Georgetown and Scott County officials on a joint housing forum reviewed a new housing needs assessment that consultants and local staff said shows sustained population and job growth, a tight rental market and shortages of both deeply affordable rental units and smaller ownership options. Presenters urged the city and county to build organizational capacity to coordinate development, preserve existing affordable housing and expand shelter and rental assistance.
The assessment, presented by consultants Summer Pan and Russell (RKG) and summarized by Candace Whitehouse, director of Affordable Housing and Homelessness Prevention, found the county’s long-term population growth and higher-than-regional earnings will keep housing demand high through 2050 and push developers toward higher-value housing unless the public sector intervenes. “This housing needs assessment will be a foundational document for this office,” Whitehouse said during the meeting.
Why it matters: consultants said market forces alone were producing mostly larger, higher-priced single-family homes while vacancy rates and new multifamily deliveries have not kept pace with demand. That dynamic, combined with a shortage of smaller units and an influx of investors buying residences, is limiting options for renters, seniors who want to downsize and lower-wage workers. Summer Pan told the joint body, “If you forget everything else and only remember one thing from today, the one thing you should remember is that a city and county must create organizational capacity to facilitate expansion.”
Key findings and numbers presented
- Survey and outreach: consultants reported about 1,800 community survey responses; roughly 72% of respondents were homeowners.
- Affordability gaps: the assessment estimates a shortage today of about 603 ownership units and roughly 800 rental units affordable to households at or below 50% of area median income (AMI). Projected growth will add ~560 owner households and ~250 renter households at or below 50% AMI by 2030 if trends continue.
- Homelessness and services: the official point‑in‑time count (one night in January) undercounts local need, consultants said; Amon House served over 800 individuals in one year, which consultants used as an on‑the‑ground indicator that unmet need exceeds the PIT count.
- Expiring affordability: six publicly supported rental properties in Georgetown have affordability restrictions that expire by 2034.
- Short‑term rentals and investor purchases: staff reported 133 known short‑term rental properties; presenters cautioned to monitor investor-driven purchases and register or inspect long‑term rentals to manage impacts.
Recommended tools and near-term actions
Consultants and staff outlined a menu of actions for different timeframes and levels of public involvement: land tools, targeted rehabilitation, capacity building and financing partnerships.
- Organize and coordinate: create a community-based affordable housing entity (land bank/trust or CDC), set eligibility criteria for land disposition and convene development partners.

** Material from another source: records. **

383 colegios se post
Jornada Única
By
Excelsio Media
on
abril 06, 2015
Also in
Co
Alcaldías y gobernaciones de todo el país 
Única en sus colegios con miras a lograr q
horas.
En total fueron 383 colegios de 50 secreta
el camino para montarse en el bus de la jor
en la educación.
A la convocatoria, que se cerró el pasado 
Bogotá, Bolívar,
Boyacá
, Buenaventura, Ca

- Land acquisition fund: Russell (RKG) recommended approaching a banking consortium to capitalize a revolving land-acquisition fund. He cited an example of a $3,000,000 consortium partnership at Transylvania University and proposed a $5,000,000 target as a model to acquire land for affordable projects.
- Preserve existing housing: pursue place-based rehabilitation in neighborhoods with deteriorating housing stock (the assessment highlighted concentrations north in the county and within Georgetown) and use CDBG funds for neighborhood revitalization.
- Expand affordable development: pursue mixed-income projects, missing‑middle housing (duplexes, triplexes, townhomes), and work with Kentucky Housing Corporation on Low Income Housing Tax Credit (LIHTC) applications and the new 2025 industrial revenue bond tool for multifamily funding.
- Homelessness and rapid rehousing: continue to pursue ESG and tenant‑based rental assistance funds and a new low‑barrier shelter; Whitehouse noted the office has already secured Emergency Solutions Grant and TBRA funding and described rapid rehousing payments and move‑in assistance as a regular tool to move people out of homelessness.
- Rental monitoring and code enforcement: begin or expand registration and inspection of long‑term rental properties to protect housing stock and vulnerable tenants.
Council and community reaction
Council members and stakeholders described the report as a starting point and raised constraints and local context: Scott County and Georgetown have a largely single‑family housing stock, limited developable land in northern Scott County, a relatively high owner‑occupancy rate and comparatively low local tax base. Elected officials repeatedly asked for steps the city and county could take without large new budgets and sought clarity on where growth and higher densities should be located. Planning staff noted the urban service boundary and said the county and city must coordinate where density and missing‑middle housing are appropriate.
Implementation caveats and next steps
Whitehouse and consultants emphasized phasing: some near‑term activities (rental monitoring, improved PIT counts, outreach to developers and nonprofit partners) can begin immediately; larger efforts (capitalized land funds, LIHTC projects, land banking and significant multifamily projects) will take years and require partnerships, land control, competitive grant or tax‑credit awards and state or private financing. Consultants also flagged uncertainty at federal funding programs as an implementation risk.
The meeting closed with staff and council agreeing to continue work on the prioritized items: explore community land trust/land‑bank models, pursue CDBG and shelter funding, monitor long‑term rentals and coordinate with the Georgetown Housing Authority on planned renovations and potential expansion.